No doubt about it, the next big legislative front for food activists is going to be menu labeling legislation — that is, laws requiring restaurants to post a variety of nutritional information for every item they serve. Fortunately, there are some freedom-minded folks out there speaking up for the right not to be served a side of guilt every time they go out to eat. Today’s heroes are the editors of the Seattle Times, who blasted a local menu labeling ordinance with equal parts outrage and practical reasoning:

Suppose you go to Anthony’s Home Port and order "Dungeness Crab Cakes Benedict." The text below it says, "Two of our award-winning Dungeness crab cakes topped with poached eggs on a bed of sautéed spinach with hollandaise sauce." Do you really want to read immediately afterward how many calories this contains? How many milligrams of salt? …
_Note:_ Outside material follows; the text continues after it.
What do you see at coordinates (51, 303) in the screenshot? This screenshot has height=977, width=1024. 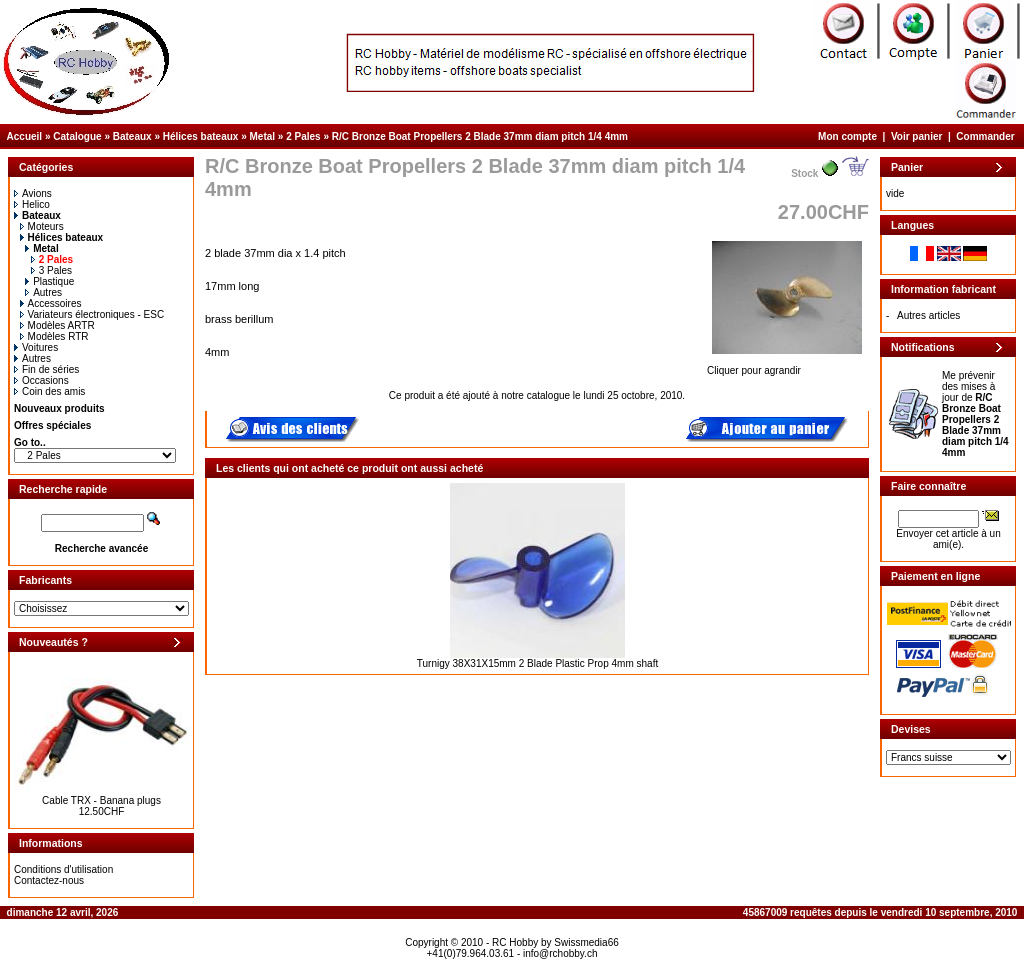 I see `Accessoires` at bounding box center [51, 303].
Anthony’s circulated a menu with these measurements added. It was twice as big as its current one and about one-twentieth as appetizing …
The menu rule overreaches … Putting [calorie counts] on the menu in large type reeks of nannyism. Crab cakes are not cigarettes.

And an editorial in Tuesday’s Richmond Times-Dispatch included some not-so-subtle jabs at pseudo-scientists bent on convincing people that obesity spreads from person to person like a contagion:
The coming weeks surely will see scientific surveys that make similarly surprising discoveries, such as: bowlers go bowling with other bowlers [and] vegans graze with other vegans.